Balancing user-friendliness and developer convenience

As a part of our mission to make the web a better experience for all Windows customers, we spend a lot of time looking for ways to improve the Microsoft Edge user experience for end users and developers alike.

Introducing a “soft developer mode” for Microsoft Edge

Starting with the Windows 10 Anniversary Update, we introduced a change to how developer items are represented in the Microsoft Edge context menu. This change is designed to reduce end user confusion and accidental invocation of the F12 Developer Tools, while preserving full fidelity for developers and minimizing the need for settings toggles.

Graphic showing the new right-click context menu in Edge, which removes "Inspect element" and "view source" by default.

The Windows 10 Anniversary Update introduces a “soft developer mode,” which disables context menu entries for the F12 Developer Tools by default. Developer-specific options like “View Source”, and “Inspect Element” are hidden, but developers will still be able to open the developer tools using the keyboard shortcuts (F12 & CTRL+SHIFT+I) or from the “…” menu in Microsoft Edge.
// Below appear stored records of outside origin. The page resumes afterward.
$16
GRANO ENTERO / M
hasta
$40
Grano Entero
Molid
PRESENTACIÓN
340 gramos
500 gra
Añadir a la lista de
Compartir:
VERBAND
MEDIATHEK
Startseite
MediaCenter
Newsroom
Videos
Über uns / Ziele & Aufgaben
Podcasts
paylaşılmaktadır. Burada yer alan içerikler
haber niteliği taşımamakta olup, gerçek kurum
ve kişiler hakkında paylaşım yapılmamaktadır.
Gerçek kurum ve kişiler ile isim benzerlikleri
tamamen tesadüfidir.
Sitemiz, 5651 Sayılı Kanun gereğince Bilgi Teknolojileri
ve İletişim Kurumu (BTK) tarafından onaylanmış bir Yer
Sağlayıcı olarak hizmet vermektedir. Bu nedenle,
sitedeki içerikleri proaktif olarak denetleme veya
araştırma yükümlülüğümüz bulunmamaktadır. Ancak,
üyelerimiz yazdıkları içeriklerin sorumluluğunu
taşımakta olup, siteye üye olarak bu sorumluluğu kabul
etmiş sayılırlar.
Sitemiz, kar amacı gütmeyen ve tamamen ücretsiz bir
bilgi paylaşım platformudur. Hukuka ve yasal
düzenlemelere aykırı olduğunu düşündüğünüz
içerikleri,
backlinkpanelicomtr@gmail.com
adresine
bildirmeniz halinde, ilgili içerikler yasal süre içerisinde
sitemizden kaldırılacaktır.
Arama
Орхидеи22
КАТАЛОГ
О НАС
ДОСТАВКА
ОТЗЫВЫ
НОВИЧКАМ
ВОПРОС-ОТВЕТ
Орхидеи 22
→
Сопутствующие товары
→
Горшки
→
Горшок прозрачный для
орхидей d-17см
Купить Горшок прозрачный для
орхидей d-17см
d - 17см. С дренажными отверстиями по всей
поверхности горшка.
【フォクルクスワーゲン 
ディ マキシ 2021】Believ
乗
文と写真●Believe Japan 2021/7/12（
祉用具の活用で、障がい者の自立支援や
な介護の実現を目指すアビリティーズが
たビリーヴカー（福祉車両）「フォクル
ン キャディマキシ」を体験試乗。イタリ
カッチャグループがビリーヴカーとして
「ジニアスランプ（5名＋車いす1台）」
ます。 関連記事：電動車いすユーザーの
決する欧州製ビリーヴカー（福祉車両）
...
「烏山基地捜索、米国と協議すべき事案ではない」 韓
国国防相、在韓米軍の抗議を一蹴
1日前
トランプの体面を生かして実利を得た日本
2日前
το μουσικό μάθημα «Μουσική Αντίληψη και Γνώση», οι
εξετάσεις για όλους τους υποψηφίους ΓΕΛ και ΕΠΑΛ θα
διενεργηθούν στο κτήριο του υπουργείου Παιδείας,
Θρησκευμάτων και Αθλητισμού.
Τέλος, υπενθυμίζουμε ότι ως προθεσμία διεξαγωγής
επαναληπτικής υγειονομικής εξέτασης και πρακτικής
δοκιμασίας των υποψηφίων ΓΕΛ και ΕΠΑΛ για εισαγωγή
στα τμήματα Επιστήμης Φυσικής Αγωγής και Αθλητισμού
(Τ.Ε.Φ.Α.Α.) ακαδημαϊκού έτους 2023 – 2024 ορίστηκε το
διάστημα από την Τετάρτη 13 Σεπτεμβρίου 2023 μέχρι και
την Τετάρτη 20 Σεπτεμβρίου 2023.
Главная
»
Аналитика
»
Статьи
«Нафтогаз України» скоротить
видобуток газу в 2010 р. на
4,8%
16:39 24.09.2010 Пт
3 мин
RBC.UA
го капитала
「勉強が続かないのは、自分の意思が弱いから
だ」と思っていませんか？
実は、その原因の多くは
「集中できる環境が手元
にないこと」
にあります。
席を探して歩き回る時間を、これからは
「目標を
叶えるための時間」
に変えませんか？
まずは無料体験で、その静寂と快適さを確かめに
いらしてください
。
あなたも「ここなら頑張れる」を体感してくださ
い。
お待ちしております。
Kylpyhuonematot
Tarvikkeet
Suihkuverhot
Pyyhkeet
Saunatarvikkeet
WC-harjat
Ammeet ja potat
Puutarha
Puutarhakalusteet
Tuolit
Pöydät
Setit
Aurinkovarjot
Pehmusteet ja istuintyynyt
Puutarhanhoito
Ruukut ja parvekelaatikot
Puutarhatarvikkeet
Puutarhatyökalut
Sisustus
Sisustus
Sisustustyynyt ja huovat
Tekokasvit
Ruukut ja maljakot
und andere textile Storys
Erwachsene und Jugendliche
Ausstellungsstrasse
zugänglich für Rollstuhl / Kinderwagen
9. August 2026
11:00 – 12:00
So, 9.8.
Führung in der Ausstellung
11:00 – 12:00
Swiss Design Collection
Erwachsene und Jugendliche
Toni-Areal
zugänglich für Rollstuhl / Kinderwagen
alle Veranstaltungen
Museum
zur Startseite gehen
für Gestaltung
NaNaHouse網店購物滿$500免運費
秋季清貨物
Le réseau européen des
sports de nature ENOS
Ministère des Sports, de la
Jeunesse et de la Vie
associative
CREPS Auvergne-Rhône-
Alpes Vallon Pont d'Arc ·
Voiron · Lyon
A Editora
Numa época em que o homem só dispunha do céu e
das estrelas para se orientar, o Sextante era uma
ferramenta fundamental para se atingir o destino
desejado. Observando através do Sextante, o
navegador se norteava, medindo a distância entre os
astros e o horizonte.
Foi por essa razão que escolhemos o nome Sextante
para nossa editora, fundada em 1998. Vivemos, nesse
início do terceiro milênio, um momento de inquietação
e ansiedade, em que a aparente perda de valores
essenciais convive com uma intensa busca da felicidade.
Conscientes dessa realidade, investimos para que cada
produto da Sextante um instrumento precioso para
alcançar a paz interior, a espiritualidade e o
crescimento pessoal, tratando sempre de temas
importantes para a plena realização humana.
The first time a user invokes the F12 Developer Tools, they will be alerted that the developer tools have been enabled and developer options will be shown in the context menu, with an option to undo the change.

Screen capture showing the prompt to keep "inspect element" and "view source" in the context menu after opening the developer tools.

This setting can also be configured manually in about:flags:

About-flags settings for developer tools

The motivation and data behind this change

In recent customer studies, we found many non-developer users of Microsoft Edge were confused by accidentally invoking the F12 Developer Tools. Specifically, we saw user confusion about the “Inspect element” item in the right-click context menu. Correlating this feedback with our telemetry data, we found a significant number of sessions lasting less than 15 seconds in duration with 5 or less actions taken within the F12 Developer Tools. This usage pattern made it clear to us that there was room for improvement.

Chart showing F12 duration in seconds. By session count, many sessions are clearly accidental, with session lengths under 60 seconds.

We expect this change to provide a better experience to the overwhelming majority of Microsoft Edge users, while surfacing developer context menu items in a convenient and persistent way to the users who need them – the web is for everyone, not just developers.